Saul membuka mulutnya, awalnya bermaksud memberi tahu mereka bahwa gelar itu tidak perlu. Tetapi kata-kata itu tersangkut di tenggorokannya.

Tidak perlu mengoreksi mereka. Biarkan mereka membayangkan apa pun yang mereka inginkan.

Dari pengalaman hidupnya di masa lalu, dia tahu—sugesti diri adalah hal yang paling menakutkan dari semuanya.

Agu dan Morden, dua yang paling sadar, saling bertatap muka. Percikan halus menyala di antara mereka.

Menyadari hal ini, bibir Saul sedikit melengkung ke atas dan berpikir, ‘Tuan’ tidak salah. Lagipula, kelangsungan hidup atau kematian mereka berada di telapak tanganku.

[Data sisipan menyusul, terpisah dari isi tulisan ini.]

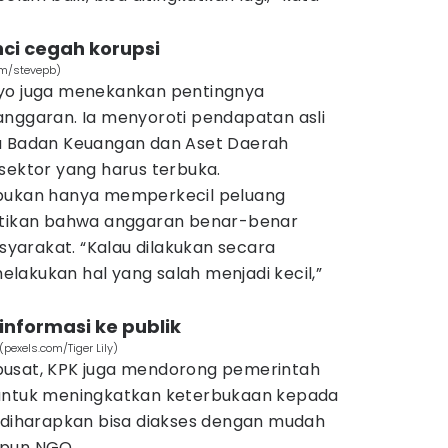
nci cegah korupsi
om/stevepb)
tyo juga menekankan pentingnya
anggaran. Ia menyoroti pendapatan asli
la Badan Keuangan dan Aset Daerah
sektor yang harus terbuka.
 bukan hanya memperkecil peluang
astikan bahwa anggaran benar-benar
arakat. “Kalau dilakukan secara
lakukan hal yang salah menjadi kecil,”
informasi ke publik
pexels.com/Tiger Lily)
pusat, KPK juga mendorong pemerintah
 untuk meningkatkan keterbukaan kepada
n diharapkan bisa diakses dengan mudah
upun NGO.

Mengabaikan persaingan diam-diam antara keduanya di sampingnya, Saul berbalik ke arah Herman yang bermata kosong. “Aku punya firasat buruk bahwa jika aku tidak melakukan sesuatu sekarang, dia akan pergi sebelum aku sempat bertanya apa pun.”

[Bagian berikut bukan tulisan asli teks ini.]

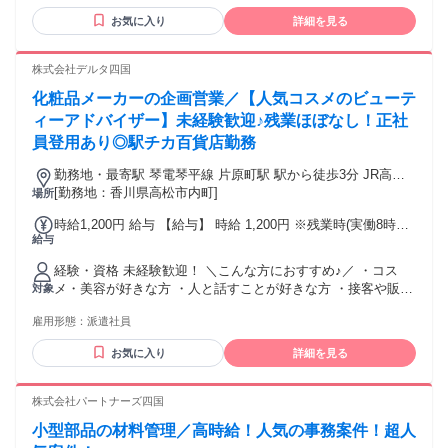
お気に入り
詳細を見る
株式会社デルタ四国
化粧品メーカーの企画営業／【人気コスメのビューテ
ィーアドバイザー】未経験歓迎♪残業ほぼなし！正社
員登用あり◎駅チカ百貨店勤務
勤務地・最寄駅 琴電琴平線 片原町駅 駅から徒歩3分 JR高徳
線 高松駅 駅から徒歩12分
[勤務地：香川県高松市内町]
場所
時給1,200円 給与 【給与】 時給 1,200円 ※残業時(実働8時間
給与
超)は時給1,500円 【支払方法】 ■月末締めの翌月末払い ■日
払い/週払いサービス有(規定有) ＊専用アプリからカンタン申
経験・資格 未経験歓迎！ ＼こんな方におすすめ♪／ ・コス
請＊ 【交通費】 ※交通費別途支給(上限15,000円/月)
メ・美容が好きな方 ・人と話すことが好きな方 ・接客や販売
対象
の経験を活かしたい方 ・ビューティーアドバイザーに興味が
雇用形態：
派遣社員
ある方 【必須】 PC基本操作(Excel・Word) ※接客・販売経験
がある方は経験を活かせます。
お気に入り
詳細を見る
株式会社パートナーズ四国
小型部品の材料管理／高時給！人気の事務案件！超人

Tampaknya jiwa humanoid juga mengonsumsi energi. Herman bahkan lebih transparan sekarang daripada saat pertama kali muncul.

Tangannya hampir tak terlihat.

Dan hanya dengan mengucapkan satu kata tadi, tubuhnya sudah mulai menunjukkan tanda-tanda keruntuhan.

Di alam mental, begitu tubuh kesadaran kehabisan energi, ia akan hancur menjadi pecahan seperti salju—baik melayang ke kehampaan berbintang yang tak berujung atau diserap ke dalam buku harian.

“Mari kita lihat apakah aku bisa membantu Herman memulihkan energinya. Dia bisa menjadi subjek percobaan. Aku tidak akan merasa buruk jika dia menghilang.”

Saul berjalan menuju Herman.

Dua tubuh jiwa di belakangnya dengan cepat mengikutinya.

Sekarang memang terlihat seperti prosesi seorang master.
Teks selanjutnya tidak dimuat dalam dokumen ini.